Misty explained to NME that the moral of the story, "is that we all have to face the fear that we're delusional. When you write songs and put them into the world, you're vulnerable to criticism. The strange thing is, when I started doing this, I thought to myself, 'I'm not gonna be one of those white guys living in a white-guy romantic fantasy – I'm gonna take myself to task.'"
"Fast-forward five years, and when people think of a clichéd, bearded, white-guy singer-songwriter, it's my name that comes up," he added. "I set out to be a real human, not a cartoon character, and now I am the cartoon character."
The song took Misty three years to write and in that time he'd penned upwards of 30 verses. Speaking in a Beats 1 interview with Zane Lowe, the singer revealed how difficult it was to pen the tune:
"'Leaving LA' I worked on for three years. One whole year was just the first line, which I would just sing over and over and over again and the song just would not grant me access... Then I was like, 'It should be a fifteen-minute smash hit.' Once I realized what it was, it came together. But the state of mind I was in when I was writing this stuff was - I mean, I stopped drinking.

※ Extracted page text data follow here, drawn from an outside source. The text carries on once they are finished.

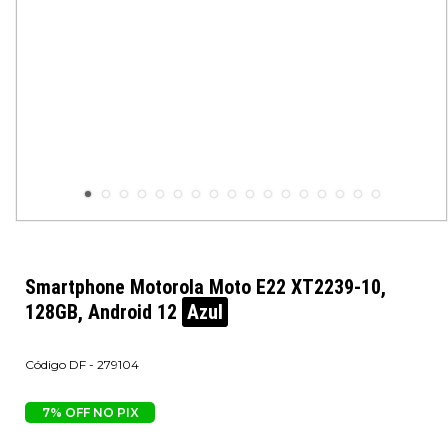
Smartphone Motorola Moto E22 XT2239-10,
128GB, Android 12
Azul
DF - 279104
7% OFF NO PIX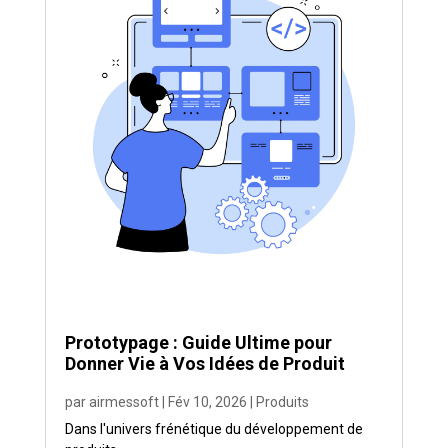
Prototypage : Guide Ultime pour
Donner Vie à Vos Idées de Produit
par
airmessoft
|
Fév 10, 2026
|
Produits
Dans l'univers frénétique du développement de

I stopped smoking, I stopped doing drugs and eating meat. I went real venatic almost."
The song features a string arrangement by Gavin Bryars. Misty told Uncut magazine about working with the English composer:
"I just got his email address from a friend of a friend of a friend and sent him Leaving LA. That song was either going to have a Gavin Bryars arrangement or it wasn't going to have strings."

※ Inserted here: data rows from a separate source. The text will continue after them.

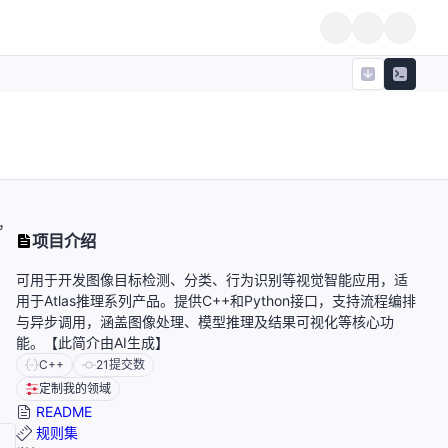
，
项目介绍
可用于开发图像目标检测、分类、行为识别等视觉智能应用，适
用于Atlas推理系列产品。提供C++和Python接口，支持流程编排
与异步调用，涵盖图像处理、模型推理及结果可视化等核心功
能。【此简介由AI生成】
C++
21
提交数
定制我的领域
README
规则集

"Working with Gavin was incredible. It didn't be really hit home that he was in the studio until the strings started coming through the playback. I made a conscious decision to commit to whatever he had done. I didn't hear a demo of his arrangement. It was something I felt strongly about."
Father John Misty told Mojo magazine: "There's a point around six minutes in where you start getting a little antsy as a listener. You're like, there's... more?! I love the idea that it's like a dream you're getting lost in. It sounds like at that point in a song, the door that you entered in, you turn around and it's not there anymore."